[Page images and extracted text]
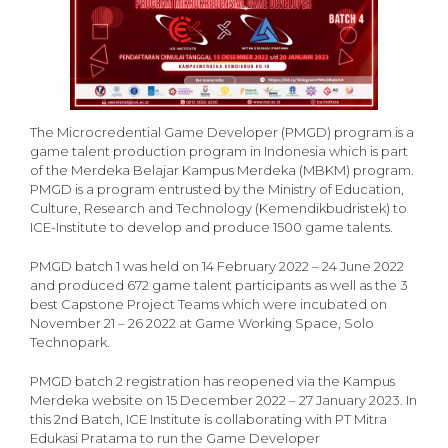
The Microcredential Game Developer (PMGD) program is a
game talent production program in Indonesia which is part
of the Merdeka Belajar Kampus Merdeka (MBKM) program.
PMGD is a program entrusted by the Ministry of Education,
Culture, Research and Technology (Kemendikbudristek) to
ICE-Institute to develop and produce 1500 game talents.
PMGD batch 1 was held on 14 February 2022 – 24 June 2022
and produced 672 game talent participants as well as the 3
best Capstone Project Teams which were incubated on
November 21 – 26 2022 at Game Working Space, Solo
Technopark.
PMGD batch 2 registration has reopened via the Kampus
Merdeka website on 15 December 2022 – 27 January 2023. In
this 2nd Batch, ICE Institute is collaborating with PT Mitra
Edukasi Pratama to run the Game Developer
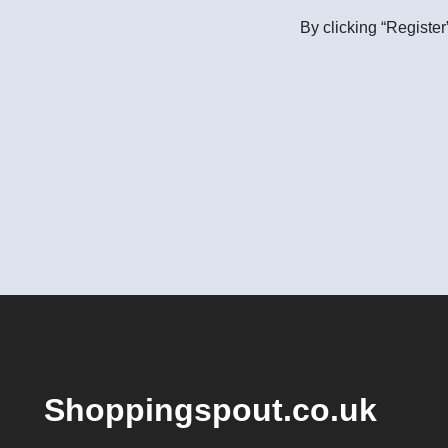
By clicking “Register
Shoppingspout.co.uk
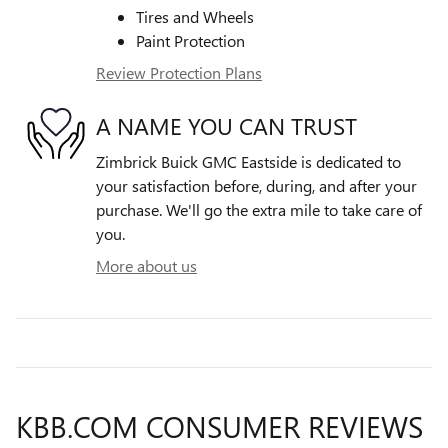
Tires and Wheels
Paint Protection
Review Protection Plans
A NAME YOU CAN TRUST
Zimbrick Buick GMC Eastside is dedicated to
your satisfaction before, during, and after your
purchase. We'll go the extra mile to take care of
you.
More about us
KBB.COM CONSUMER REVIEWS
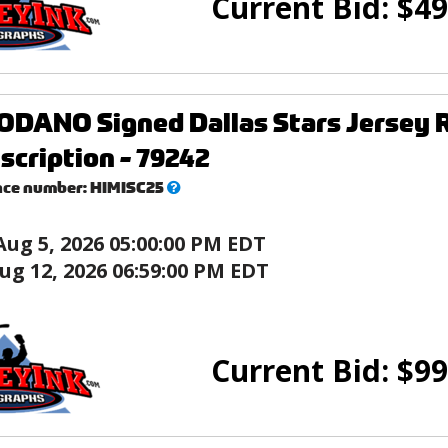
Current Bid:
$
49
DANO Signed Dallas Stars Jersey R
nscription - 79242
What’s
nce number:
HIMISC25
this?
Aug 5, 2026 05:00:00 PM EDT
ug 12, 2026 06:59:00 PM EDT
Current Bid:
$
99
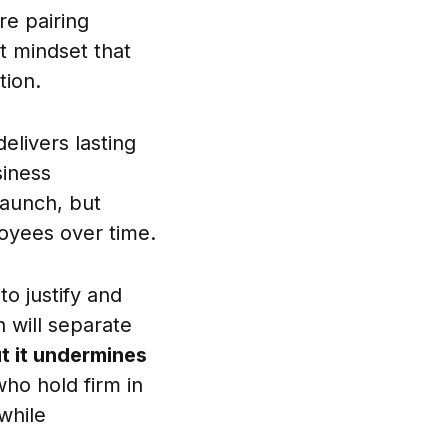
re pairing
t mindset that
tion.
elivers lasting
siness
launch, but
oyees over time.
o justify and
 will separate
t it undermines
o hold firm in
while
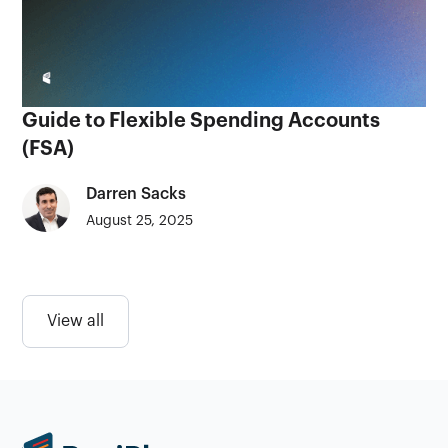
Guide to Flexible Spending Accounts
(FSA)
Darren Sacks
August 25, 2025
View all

*Aim of the exercise:* Return the data verbatim, leaving out the pictures it holds.

*Problem solution:*
The Microcredential Game Developer (PMGD) program is a
game talent production program in Indonesia which is part
of the Merdeka Belajar Kampus Merdeka (MBKM) program.
PMGD is a program entrusted by the Ministry of Education,
Culture, Research and Technology (Kemendikbudristek) to
ICE-Institute to develop and produce 1500 game talents.
PMGD batch 1 was held on 14 February 2022 – 24 June 2022
and produced 672 game talent participants as well as the 3
best Capstone Project Teams which were incubated on
November 21 – 26 2022 at Game Working Space, Solo
Technopark.
PMGD batch 2 registration has reopened via the Kampus
Merdeka website on 15 December 2022 – 27 January 2023. In
this 2nd Batch, ICE Institute is collaborating with PT Mitra
Edukasi Pratama to run the Game Developer
By clicking “Register
Shoppingspout.co.uk
Tires and Wheels
Paint Protection
Review Protection Plans
A NAME YOU CAN TRUST
Zimbrick Buick GMC Eastside is dedicated to
your satisfaction before, during, and after your
purchase. We'll go the extra mile to take care of
you.
More about us
KBB.COM CONSUMER REVIEWS
Current Bid:
$
49
DANO Signed Dallas Stars Jersey R
nscription - 79242
What’s
nce number:
HIMISC25
this?
Aug 5, 2026 05:00:00 PM EDT
ug 12, 2026 06:59:00 PM EDT
Current Bid:
$
99
re pairing
t mindset that
tion.
elivers lasting
siness
launch, but
oyees over time.
o justify and
 will separate
t it undermines
o hold firm in
while
Guide to Flexible Spending Accounts
(FSA)
Darren Sacks
August 25, 2025
View all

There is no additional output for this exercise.